2. With regard to your gathering here in Rome, this concludes the initiatives you have undertaken in this month of May, which was for you "The month of meetings". I saw with pleasure the wall poster which, with its ingenious slogan: "Roger and over", sums up very well the last stage of the work carried out this year. This slogan, which you have taken from radio jargon, defines very well the Christian commitment to which each of you is called. That is, the commitment to listen to the Word of God and of men in order to transmit it, in your turn, to others, just as Jesus said to his disciples: "What I tell you in the dark, utter in the light; and what you hear whispered, proclaim upon the housetops" (Mt 10:27).

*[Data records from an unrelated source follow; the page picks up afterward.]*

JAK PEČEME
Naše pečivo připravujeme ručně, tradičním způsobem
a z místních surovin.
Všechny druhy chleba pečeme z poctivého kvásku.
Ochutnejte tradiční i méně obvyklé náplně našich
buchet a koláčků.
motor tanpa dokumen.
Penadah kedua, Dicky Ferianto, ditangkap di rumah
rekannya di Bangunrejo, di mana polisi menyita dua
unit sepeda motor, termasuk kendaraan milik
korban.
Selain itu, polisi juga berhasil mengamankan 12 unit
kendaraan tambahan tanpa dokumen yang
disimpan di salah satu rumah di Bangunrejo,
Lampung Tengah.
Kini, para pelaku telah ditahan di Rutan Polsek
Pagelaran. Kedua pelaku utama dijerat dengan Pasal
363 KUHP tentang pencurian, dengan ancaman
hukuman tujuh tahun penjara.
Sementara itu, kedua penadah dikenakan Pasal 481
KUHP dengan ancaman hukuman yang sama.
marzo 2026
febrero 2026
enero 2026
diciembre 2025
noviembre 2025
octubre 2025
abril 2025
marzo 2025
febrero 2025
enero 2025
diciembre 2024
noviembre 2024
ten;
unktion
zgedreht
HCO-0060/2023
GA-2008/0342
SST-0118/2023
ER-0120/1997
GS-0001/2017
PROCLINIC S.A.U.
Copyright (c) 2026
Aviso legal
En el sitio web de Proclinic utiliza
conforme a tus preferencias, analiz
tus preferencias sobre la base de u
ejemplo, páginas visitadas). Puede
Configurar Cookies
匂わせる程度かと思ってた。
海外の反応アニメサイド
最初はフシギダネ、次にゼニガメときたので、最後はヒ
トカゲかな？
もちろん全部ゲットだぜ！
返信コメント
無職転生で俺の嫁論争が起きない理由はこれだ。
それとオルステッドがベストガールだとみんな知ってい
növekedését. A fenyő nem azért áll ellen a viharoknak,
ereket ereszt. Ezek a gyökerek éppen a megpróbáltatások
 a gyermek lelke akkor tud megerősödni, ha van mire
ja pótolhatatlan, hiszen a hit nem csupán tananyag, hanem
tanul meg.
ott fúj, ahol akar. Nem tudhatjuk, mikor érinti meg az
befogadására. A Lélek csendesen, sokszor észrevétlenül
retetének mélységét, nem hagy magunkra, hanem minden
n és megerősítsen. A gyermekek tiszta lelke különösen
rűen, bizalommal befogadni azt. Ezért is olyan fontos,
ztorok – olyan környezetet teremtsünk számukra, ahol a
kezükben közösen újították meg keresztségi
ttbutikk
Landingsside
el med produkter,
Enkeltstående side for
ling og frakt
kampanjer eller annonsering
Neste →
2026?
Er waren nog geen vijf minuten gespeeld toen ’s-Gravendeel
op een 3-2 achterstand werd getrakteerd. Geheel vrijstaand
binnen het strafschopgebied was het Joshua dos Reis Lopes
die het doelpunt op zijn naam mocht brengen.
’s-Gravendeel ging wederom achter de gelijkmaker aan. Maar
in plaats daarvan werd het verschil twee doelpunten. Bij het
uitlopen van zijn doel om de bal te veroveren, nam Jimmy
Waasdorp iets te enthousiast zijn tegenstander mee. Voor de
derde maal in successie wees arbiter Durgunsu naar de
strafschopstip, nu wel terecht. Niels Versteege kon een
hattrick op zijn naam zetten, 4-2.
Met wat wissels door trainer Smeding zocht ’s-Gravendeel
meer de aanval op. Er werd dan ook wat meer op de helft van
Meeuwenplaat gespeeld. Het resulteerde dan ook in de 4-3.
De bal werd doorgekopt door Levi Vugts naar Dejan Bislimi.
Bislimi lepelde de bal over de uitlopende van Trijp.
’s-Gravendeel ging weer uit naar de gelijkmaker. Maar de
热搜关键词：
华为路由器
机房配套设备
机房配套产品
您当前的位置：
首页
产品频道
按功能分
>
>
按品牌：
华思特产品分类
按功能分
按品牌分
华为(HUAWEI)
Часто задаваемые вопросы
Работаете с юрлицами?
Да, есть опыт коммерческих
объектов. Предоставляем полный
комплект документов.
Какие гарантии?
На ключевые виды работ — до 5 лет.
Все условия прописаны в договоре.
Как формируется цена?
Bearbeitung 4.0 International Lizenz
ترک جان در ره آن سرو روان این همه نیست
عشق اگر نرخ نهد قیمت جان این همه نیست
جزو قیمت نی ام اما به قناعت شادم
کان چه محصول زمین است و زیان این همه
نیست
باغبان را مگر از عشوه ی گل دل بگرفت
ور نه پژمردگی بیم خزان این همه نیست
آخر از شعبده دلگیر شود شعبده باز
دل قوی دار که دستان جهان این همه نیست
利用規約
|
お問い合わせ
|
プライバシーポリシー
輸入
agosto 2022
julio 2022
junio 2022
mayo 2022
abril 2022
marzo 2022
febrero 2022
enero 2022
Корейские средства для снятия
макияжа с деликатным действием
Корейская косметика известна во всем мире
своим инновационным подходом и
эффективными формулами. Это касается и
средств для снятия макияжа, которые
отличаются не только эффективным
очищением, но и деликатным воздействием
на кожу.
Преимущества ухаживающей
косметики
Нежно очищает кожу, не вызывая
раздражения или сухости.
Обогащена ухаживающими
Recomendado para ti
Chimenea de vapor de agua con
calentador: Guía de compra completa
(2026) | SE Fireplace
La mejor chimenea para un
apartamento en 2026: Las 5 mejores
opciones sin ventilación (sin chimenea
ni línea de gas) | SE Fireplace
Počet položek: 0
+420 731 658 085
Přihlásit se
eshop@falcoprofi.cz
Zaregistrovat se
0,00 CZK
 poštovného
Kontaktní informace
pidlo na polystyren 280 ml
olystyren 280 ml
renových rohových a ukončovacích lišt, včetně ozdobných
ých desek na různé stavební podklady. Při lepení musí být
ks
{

And you know how today can be seen on roofs forests of radio and television aerials which diffuse and pick up what is said in a broadcasting room.

— Roger [received and understood]: this first term of your motto means also knowing how to listen, study more deeply, discover and live what you have "received" in your group life: at meetings, at school, in associations, in games, in technical applications, in which you get to know one another, exchange experiences, share your sentiments, discover the mark that other groups have left in the country or in the district, their enthusiasm and their goodwill. All this stock of ideas that you receive must not, however, remain lifeless and inactive in you but must, in the first place, serve to improve your person, enrich it, change it for the better, make you become capable young people. But above all it means being able to accept good inspirations, letting oneself be imbued with God's grace, aspiring to holiness, according to the Lord's words: "You, therefore, must be perfect, as your heavenly Father is perfect" (Mt 5:48).

Over: all that you receive must not only not remain lifeless in you, but must also go over, that is, be given, communicated to others, as was done by the Apostles who scattered over the world to communicate and proclaim to all peoples the message of salvation they had received from their Master and ours, when he said: "Go, therefore, and make disciples of all nations... teaching them to observe all that I have commanded you" (Mt 28:19). You too will do this, if you feel in your hearts that you are "true living witnesses to Christ among (your) companions" (cf. Decree on the Apostolate of the Laity, n. 12). And such you will be if you are able to manifest your joy in living, growing and loving; if you are able to overcome the deceptive lure of the senses; if you succeed in not being proud in relation to other boys and girls who are not so gifted and who are worse-off as regards social status; if you do not act selfishly; if you are not spiteful; if you do not revenge yourselves, but are able to forgive sincerely those who have offended you; if, in other words, you are able to live in an evangelical way. In this way you will certainly succeed in putting "over" your ideals to others, and they, seeing your good works, will give glory to the Father in heaven (cf. Mt 5:16).

Dear boys and girls, on going home, tell your friends what the Pope has just suggested to you in memory of this fine audience in St Peter's Square. Tell them all that the Pope loves them, waits for their visit and blesses them, just as I now impart to you present here my special Apostolic Blessing, with the hope that, by means of the motherly help of the Virgin Mary, the mystical rose of the month of May, you will really be able to receive and pass on the Christian order of faith and hope, in praise and glory of God.